Now, the cap has become an engineered product. You flip the cap open, squeeze, flip the cap closed. Well, that’s the general idea, I presume. Problem is, you do that with a new tube and NOTHING happens. You squeeze a bit more. Nothing. Strange. Should the cap be opened some other way? A quick inspection reveals it can’t be opened any other way. Yet another squeeze. No toothpaste. This is when I angle the tube under the bathroom light and peer down the nozzle, only to discover there seems to be a shiny barrier of sorts.
Some further inspection has me concluding I have to screw the entire cap off to be able to get at the aluminium foil that covers the exit hole. Brilliant design, right? A new cap that flips open so as to avoid the huge effort of having to unscrew the cap, and then the first thing one has to do is to unscrew it anyway… Said and done, I unscrew, tear off the aluminium and screw the cap back in place. I can now triumphantly flip the cap open, squeeze, and voilà, a string of toothpaste now decorates my toothbrush. I’m exhausted by this brush with modern technology, but manage to clean my teeth before collapsing on my bed.
The person who redesigned the toothpaste tube obviously has no teenage boys. Teenage boys have no patience with stupid things that have to be disconnected, adjusted and then connected again. Teenage boys will therefore unscrew the new elegant cap, tear off the foil and leave the tube uncapped by the sink. Consequence 1: toothpaste slowly, slowly leaks out to decorate the porcelain. Consequence 2: irritated mother will yell at teenage boy until he replaces cap, thereby killing off the happy family atmosphere.
The new design is also not intended for people with fumbly fingers. That little scrap of aluminium is hard to get a grip on, and while some may resort to punching a hole through the foil, I prefer not to risk having my toothpaste contain possible aluminium particles as aluminium that comes in contact with teeth cause quite some discomfort.
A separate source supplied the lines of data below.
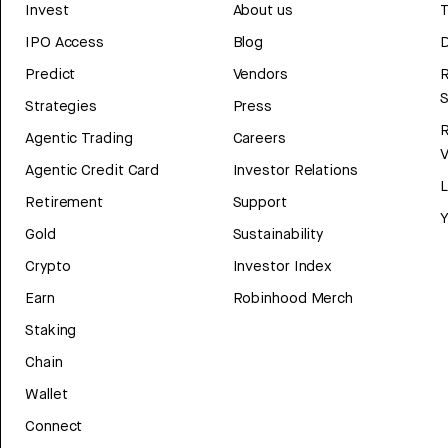
Invest
About us
T
IPO Access
Blog
D
Predict
Vendors
R
Strategies
Press
Agentic Trading
Careers
V
Agentic Credit Card
Investor Relations
Retirement
Support
Y
Gold
Sustainability
Crypto
Investor Index
Earn
Robinhood Merch
Staking
Chain
Wallet
Connect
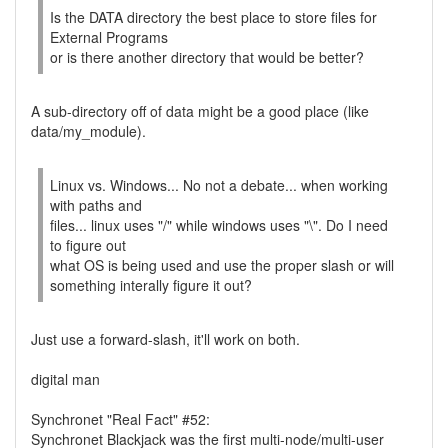
Is the DATA directory the best place to store files for
External Programs
or is there another directory that would be better?
A sub-directory off of data might be a good place (like
data/my_module).
Linux vs. Windows... No not a debate... when working
with paths and
files... linux uses "/" while windows uses "\". Do I need
to figure out
what OS is being used and use the proper slash or will
something interally figure it out?
Just use a forward-slash, it'll work on both.
digital man
Synchronet "Real Fact" #52:
Synchronet Blackjack was the first multi-node/multi-user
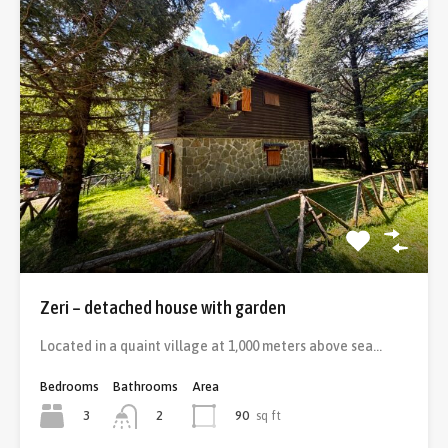
Zeri – detached house with garden
Located in a quaint village at 1,000 meters above sea…
Bedrooms
Bathrooms
Area
3
90
sq ft
2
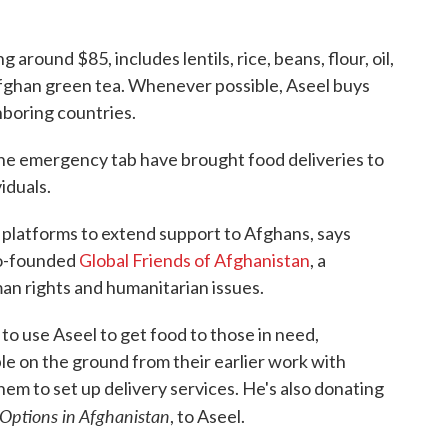
round $85, includes lentils, rice, beans, flour, oil,
 Afghan green tea. Whenever possible, Aseel buys
hboring countries.
 the emergency tab have brought food deliveries to
iduals.
 platforms to extend support to Afghans, says
co-founded
Global Friends of Afghanistan
, a
an rights and humanitarian issues.
to use Aseel to get food to those in need,
e on the ground from their earlier work with
hem to set up delivery services. He's also donating
 Options in Afghanistan
, to Aseel.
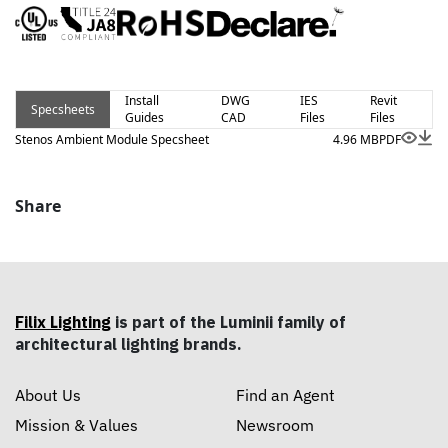
Install
DWG
IES
Revit
Specsheets
Guides
CAD
Files
Files
Stenos Ambient Module Specsheet
4.96 MB
PDF
Share
Filix Lighting
is part of the Luminii family of
architectural lighting brands.
About Us
Find an Agent
Mission & Values
Newsroom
This “let’s add an aluminium barrier” is clearly very much in fashion with packaging designers these days. Heinz does it with their ketchup, but those aluminium seals are quite the challenge to rip off. Once again, the construction calls for the consumer to unscrew the cap, struggle with the aluminium and replace the cap. (In difference to toothpaste, even the laziest of teenage boys gathers that not putting the cap back in this case would be very stupid, resulting in an overkill of ketchup on your burger)
I suppose the aluminium is there to protect us consumers from…germs? from using toothpaste that someone else may have taken a squeeze out of? Whatever the case, I still think the old-fashioned screw cap on toothpaste worked just fine – besides, it had the added benefit of being smaller, thereby using up less plastic. And as to aluminium, isn’t that something we should strive to use as little as possible of? Just sayin’…
And here endeth my little rant about toothpaste tubes and caps. Maybe I should go back to using baking soda and salt instead…
The foibles of modern life! My son walks around the house doing things while he’s cleaning his teeth! Is staying in the bathroom for a precious minute or two so terribly onerous?